Re: [lxml-dev] Python XML Validator
Hi, moving this here from python-dev (where it started for whatever reason...) Mike Meyer wrote:
On Tue, 11 Mar 2008 18:01:29 +0100 Stefan Behnel wrote:
BTW, we had MacOS builds a while ago, so I wouldn't mind having someone volunteer to contribute builds on a regular basis (static builds preferred).
For which Python build? python.org? Activatestate? Leopard? Macports? Fink? pkgsrc? Any idea if a single build will work for all of them?
I have no idea. At the very least, different Python major versions will pose a problem. And I guess the builds provided by package distributions like fink and macports will also require newer dependencies on other ends, or be built with newer compilers...
The second time for OS-X, I used an older version of lxml (1.3.6), and just did "setup.py install". Worked like a charm. That's not hard. Interesting. 1.3.6 should also require libxml2 2.6.20 (although maybe less strictly than 2.0).
I just grabbed it and tried parsing thing with it; I didn't try the advanced features that I depend on lxml for (rng validation and lots of xpath), or what the OP was looking for (validation).
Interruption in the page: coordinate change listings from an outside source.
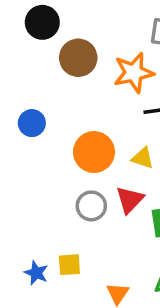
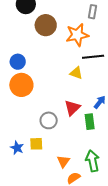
orange circle: (94, 152) -> (21, 85), moved
yellow triangle: (143, 158) -> (76, 73), moved
gray circle: (91, 206) -> (49, 120), moved

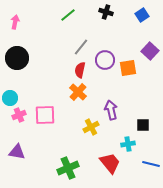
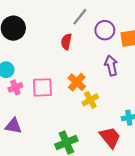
red semicircle: (80, 70) -> (66, 42), moved
orange cross: (78, 92) -> (77, 82), moved
purple arrow: (111, 110) -> (111, 66), moved

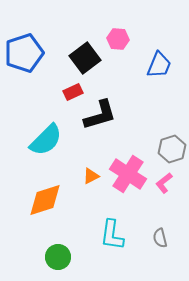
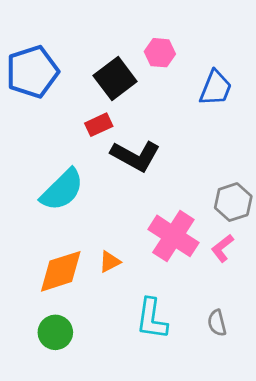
black L-shape: (100, 115) -> (135, 156), turned 45
orange triangle: (91, 176) -> (110, 262), moved
green circle: (58, 257) -> (55, 332), moved

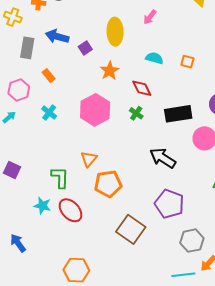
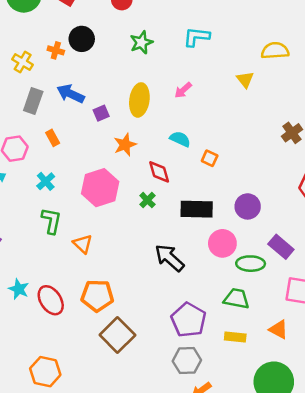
orange square: (187, 62) -> (210, 158), moved
orange triangle: (89, 159) -> (83, 244), turned -36
green L-shape: (60, 177) -> (51, 221), moved
orange pentagon: (108, 184) -> (97, 296), moved
purple pentagon: (169, 204) -> (189, 320), moved

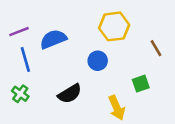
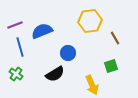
brown line: (156, 48) -> (115, 38), moved
blue circle: (98, 61) -> (68, 53), moved

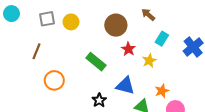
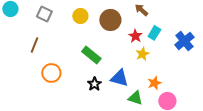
gray square: (47, 19) -> (44, 14), turned 35
yellow circle: (71, 22) -> (80, 16), moved
red star: (128, 49) -> (135, 36), moved
black star: (99, 100) -> (94, 84), moved

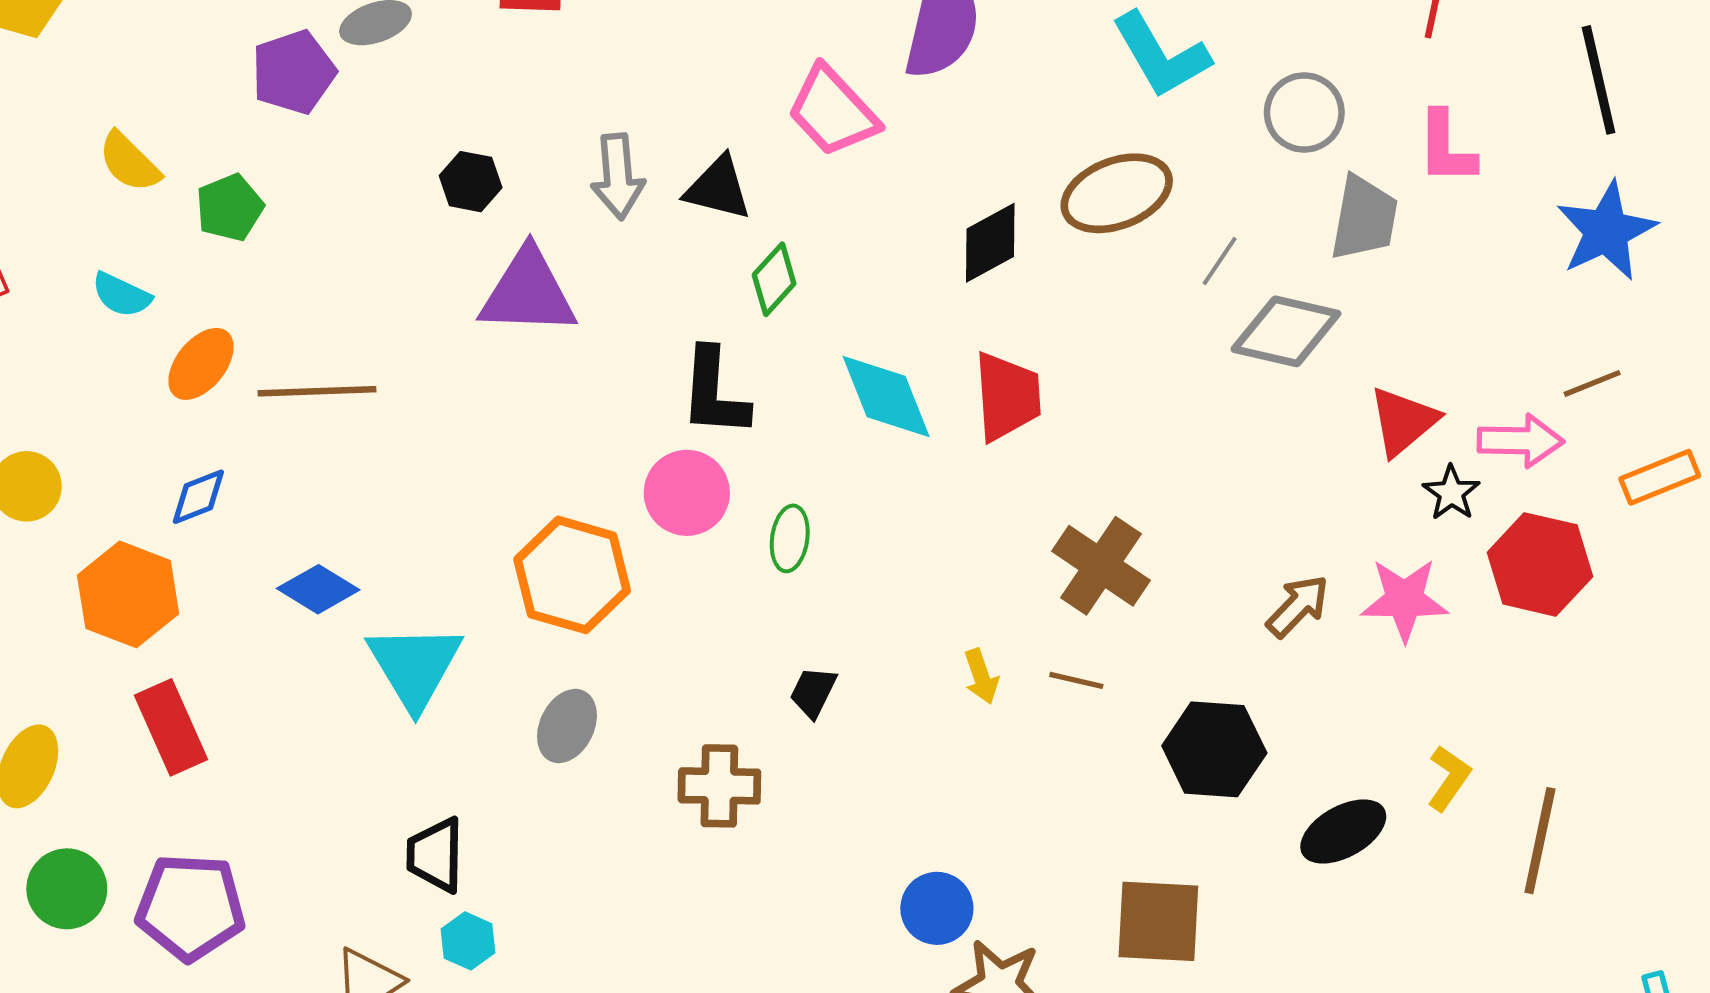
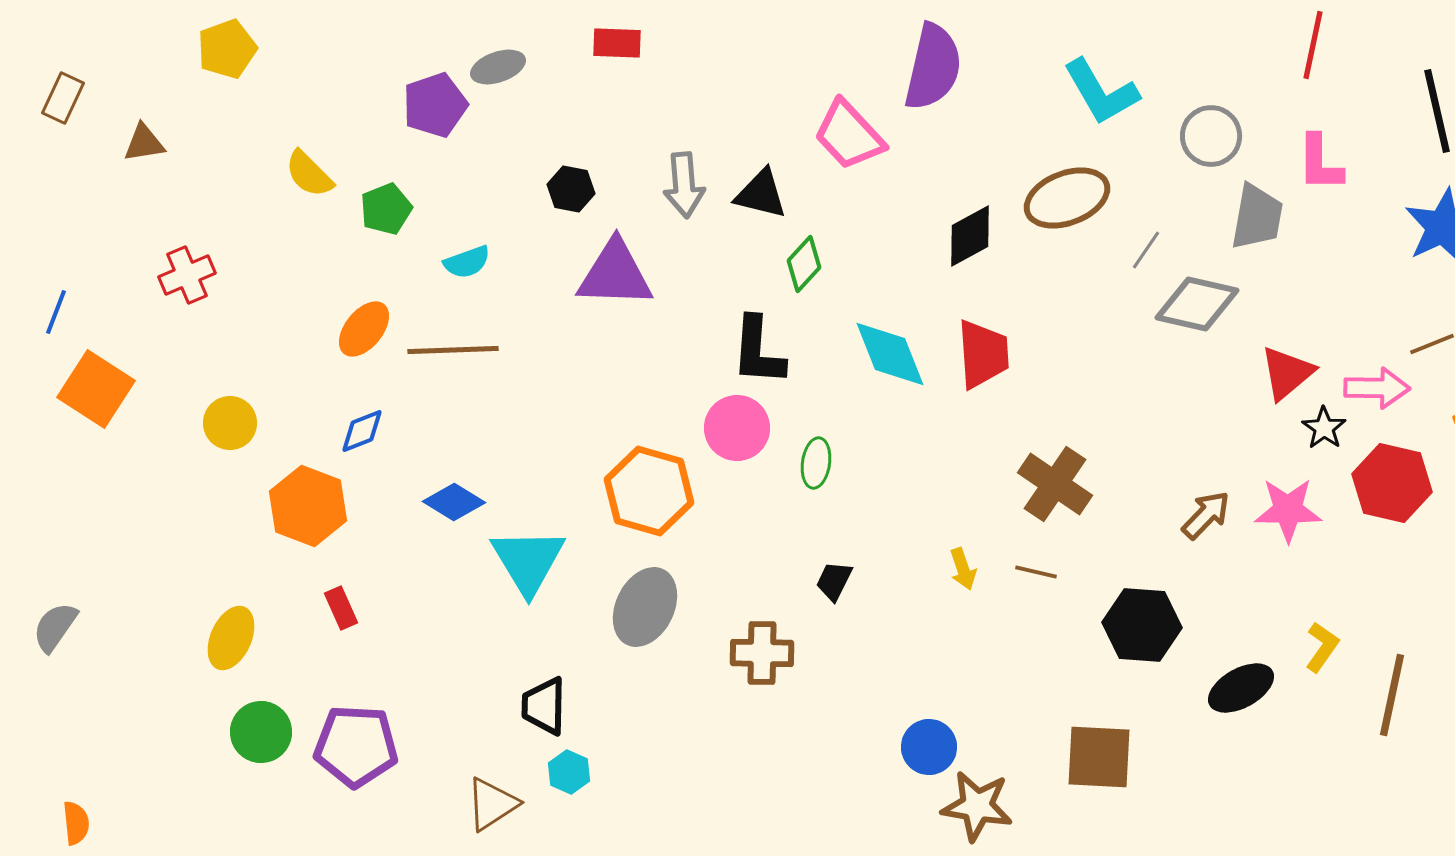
cyan semicircle: (122, 295) -> (467, 262), moved, turned -45
gray ellipse: (567, 726) -> (645, 607), size x1.4
red rectangle: (171, 727) -> (341, 608), size x0.6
Running the test.py suite turns has one failure:
File "/Users/mwm/lxml-1.3.6/src/lxml/tests/../../../doc/parsing.txt", line 369, in parsing.txt Failed example: etree.tounicode(root) Expected: u'<test> \uf8d1 + \uf8d2 </test>' Got: u'<test> + </test>'
If that's the only problem, then 1.3.x works 'acceptably' with 2.6.16 - except that newer versions are much better in parsing HTML and validating with XML schema (amongst other things). Note that the test suite tends to avoid testing features that only depend on libxml2, and especially stuff that has changed between library versions. It's a test suite for lxml, not for libxml2. However, 2.0 will not work that easily. Things like parse-time schema validation and schematron support do not work on versions below 2.6.20 (or actually 2.6.21, but we disable schematron on 2.6.20). We might be able to work around some more stuff by spreading some #ifdef's and #defines, but so far, I find it perfectly acceptable if 2.0 requires newer dependencies for new features. People who care about reliability will not use libraries as old as 2.6.16 anyway. The list of fixed bug only gets longer with newer versions.
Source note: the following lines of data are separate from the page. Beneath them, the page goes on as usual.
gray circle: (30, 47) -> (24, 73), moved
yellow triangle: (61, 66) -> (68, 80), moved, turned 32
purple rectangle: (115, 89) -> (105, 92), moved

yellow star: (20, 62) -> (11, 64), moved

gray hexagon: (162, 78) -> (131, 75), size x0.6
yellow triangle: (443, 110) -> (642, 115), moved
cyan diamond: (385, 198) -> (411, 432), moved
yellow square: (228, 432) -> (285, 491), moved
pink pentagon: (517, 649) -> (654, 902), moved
Which means you wind up having to build those yourself if you want a recent version of lxml, even if you're using a system that includes lxml in it's package system. If you want a clean system, e.g. for production use, buildout has proven to be a good idea. And we also provide pretty good instructions on our web page on how to install lxml on MacOS-X and what to take care of. Yes, but the proposal was to include it in the Python standard library. Software that doesn't work on popular target platforms without updating a standard system library isn't really suitable for that. Hmm, coming somewhat back on-topic: how does Python currently handle its dependencies under MacOS-X? SQLite, for example? Does it use system libraries only, or are there libraries it ships with? (The MacOS distro is much bigger, but that might be due to the universal build - although that suggests that MacOS-X users do not care about disk space or download size anyway)
For most of them, it checks for the existence of the libraries and header files for those packages, and then builds the wrapper libraries if it finds their requirements. Look through the 2.5.2 setup.py for how sqlite3 is handled (it's a bit much to include here).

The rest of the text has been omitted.